January 06, 2012 - 12:31 AM
I saw a wi-fi placard in a hotel recently and laughed that it still touted the service as being "50 times faster than dialup." I can't remember the last time I even owned a computer with a modem, much less care about that useless comparison.
I marvel at the speed of change in technology during my 20+ year career, largely in IT roles. I occasionally share a story of years back when I was excited to gain access to a bulletin board service (BBS) in which dungeon masters shared maps and monster charts and other role playing guidance (which makes me a nerd on a couple different levels, I know). Jump forward to today, and the way in which the rising generation communicates with each other, and with the world at large, has changed dramatically. Collaboration tools have become ubiquitous.

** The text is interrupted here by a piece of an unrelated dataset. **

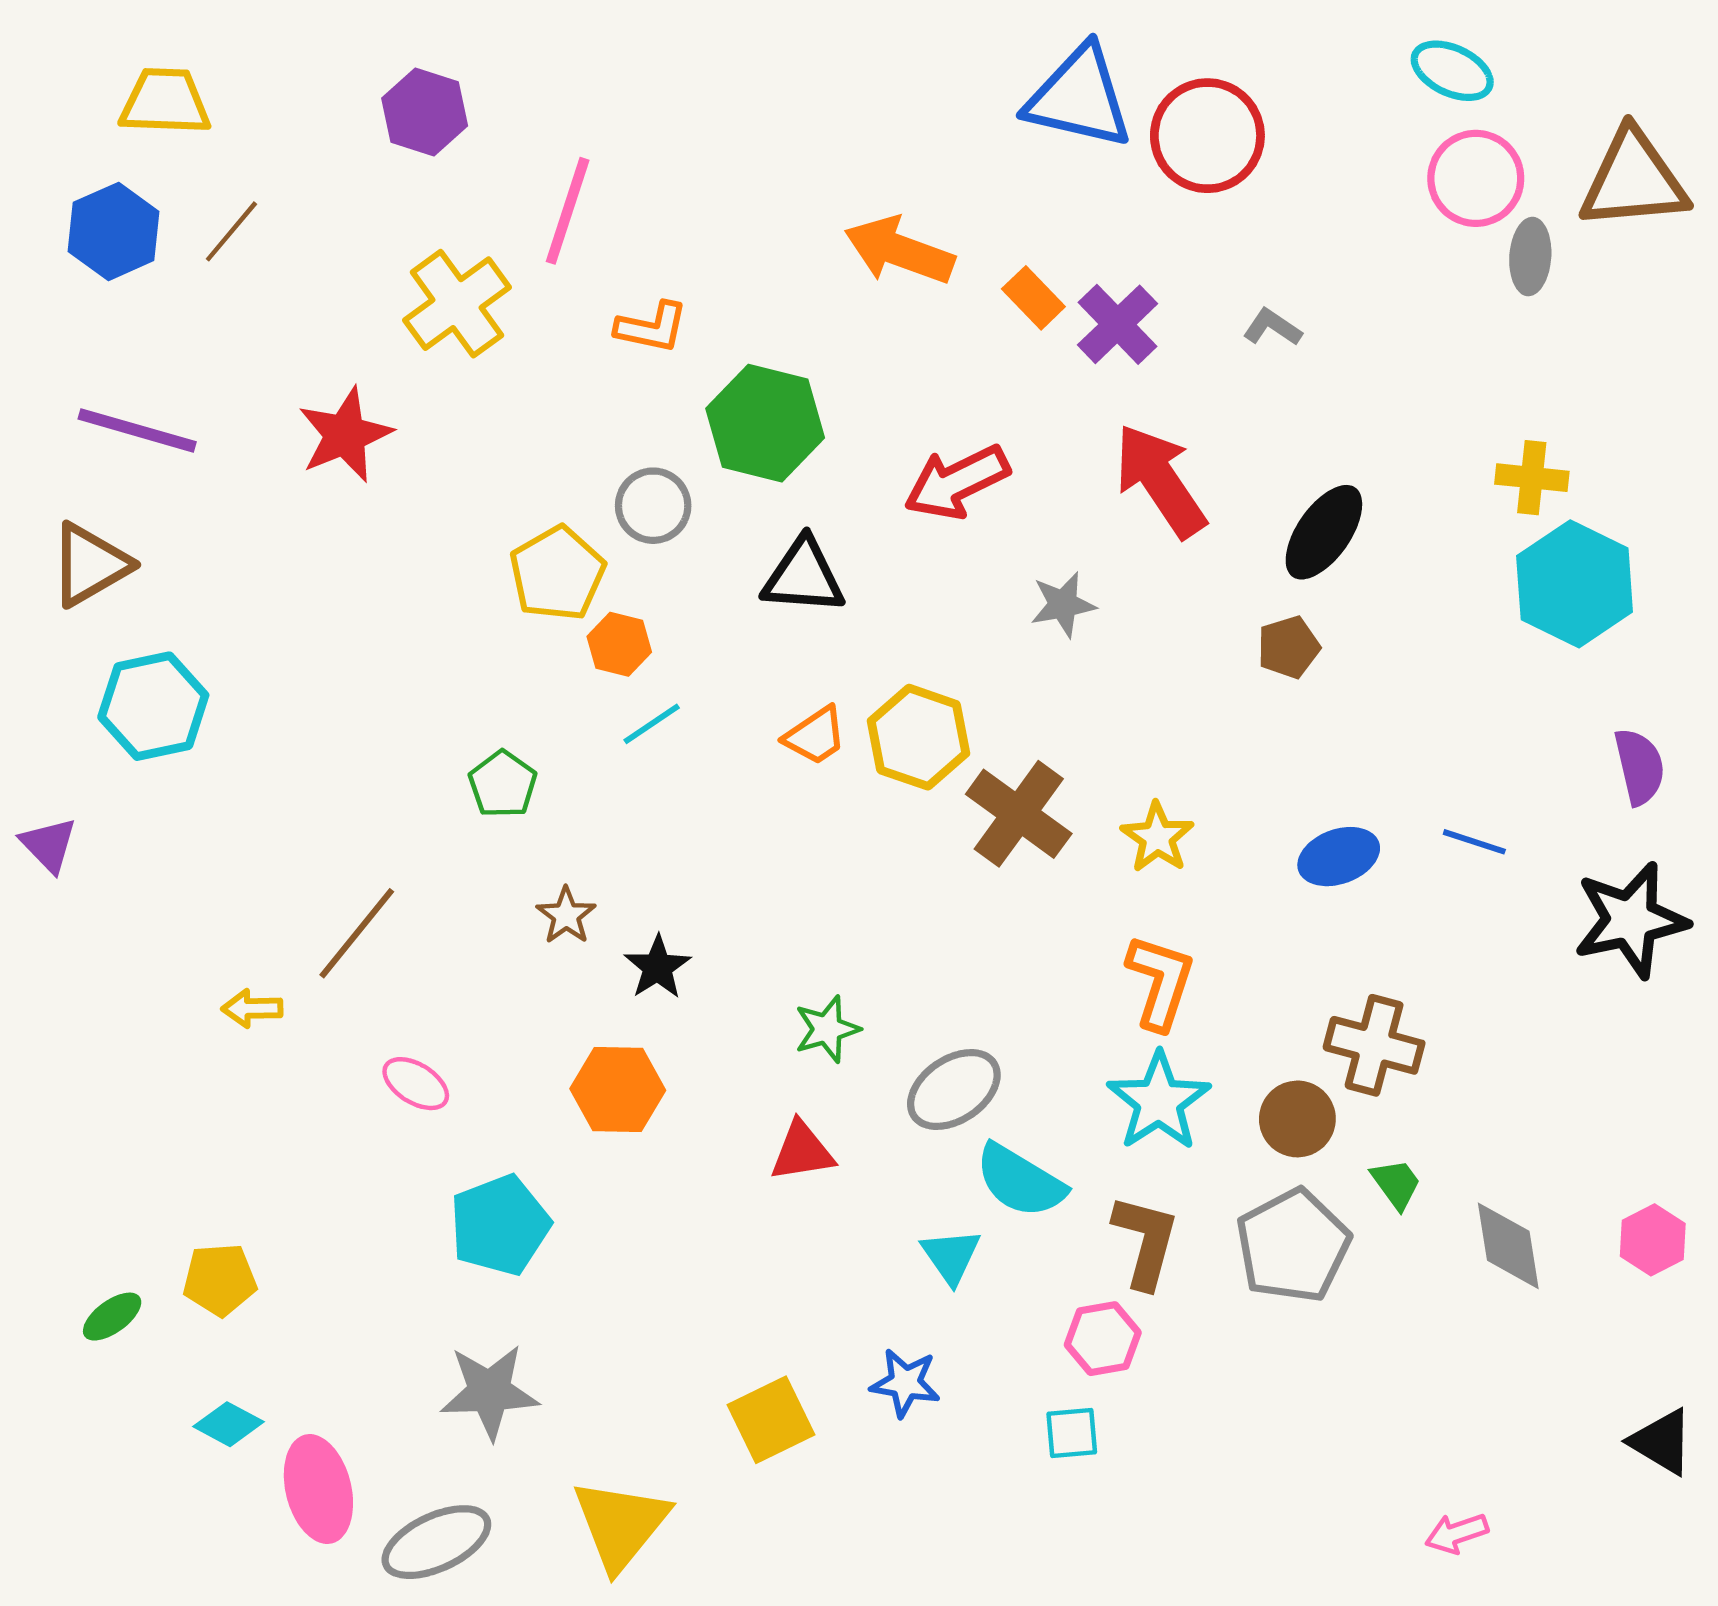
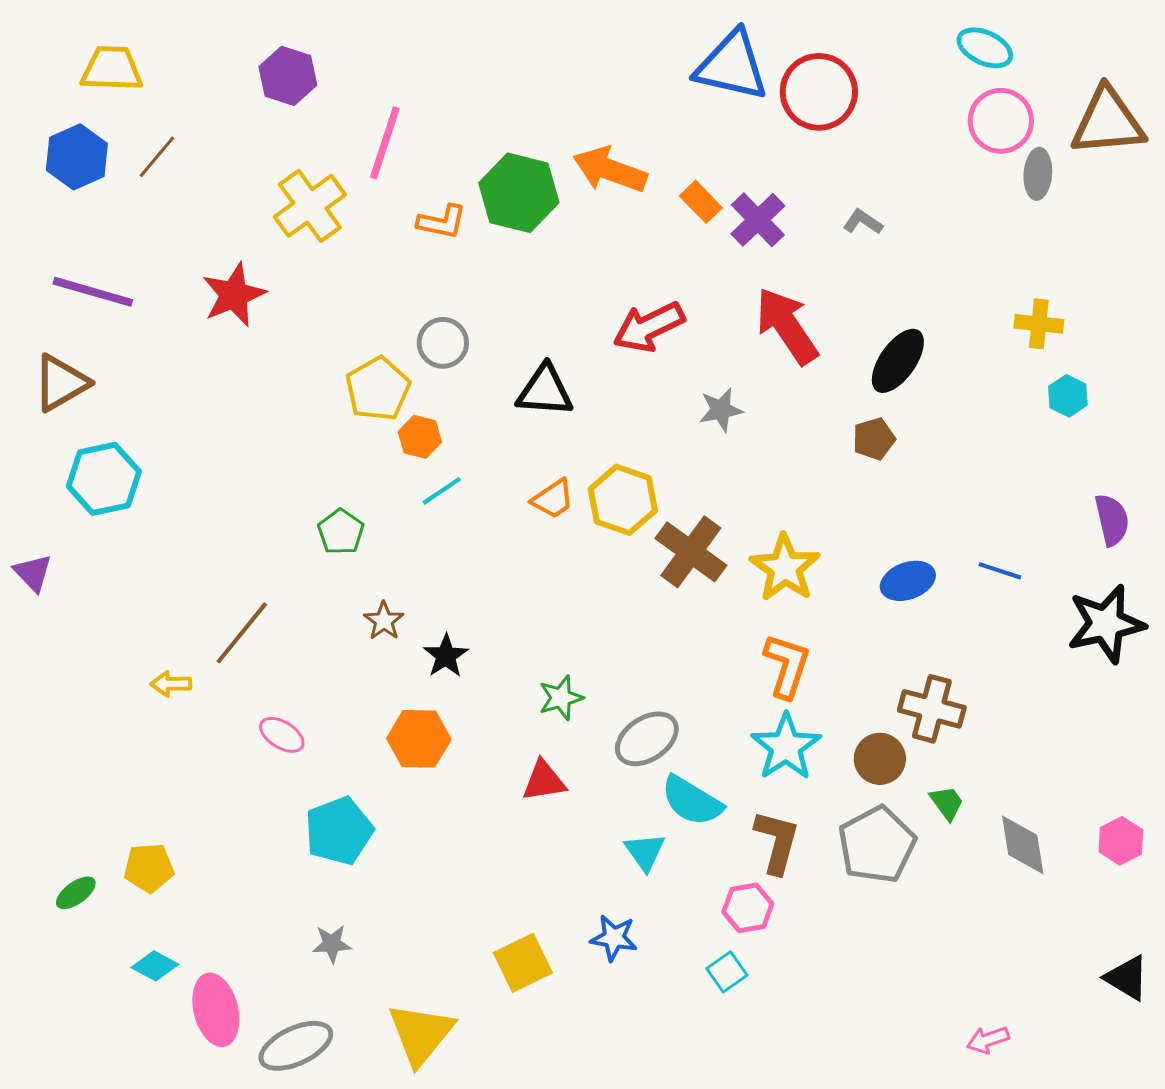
green hexagon: (765, 423) -> (519, 193), moved
cyan hexagon: (1575, 584) -> (1068, 396), size x0.5
yellow star: (1157, 837) -> (785, 568), size x1.4
gray star: (489, 1392) -> (332, 944), size x0.6
cyan square: (1072, 1433) -> (727, 972), turned -30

I often remark at how dramatically the process of testing software has changed in the past 15 years, what with instant messaging and web meetings making instantaneous communication a core to any successful product review and market launch. Remember life without these things? I spent 8 to 10 years of my career without them. We used to set up a conference line, with someone from the dev team always dialed in, allowing us a sort of live-meeting follow-the-sun model. Seriously. I remember being stressed out about testing progress on a major system release, waking up in the middle of the night to find several folks from various geographical locations chatting away about the latest build, working through some issues. And then instant messaging arrived, following quickly by web meetings.
The younger generation does not have this past experience to contrast and compare to modern life -- they know only the era of always on, instant communication. The shift in social informatics is fascinating -- it's the study of information and communication tools in cultural and institutional contexts, looking at usage patterns from a variety of lenses, including sociological, anthropological, psychological, and technological perspectives. In short: it's an analysis of the changing way in which we do business.
Understanding the social informatics of your organization, i.e. the cultural traits of your employees, is key to understanding the context of the requirements they provide to your burgeoning SharePoint/ECM/ERM platform. If you understand how your employees work, how they best communicate, you can design your platform in a way that optimizes productivity.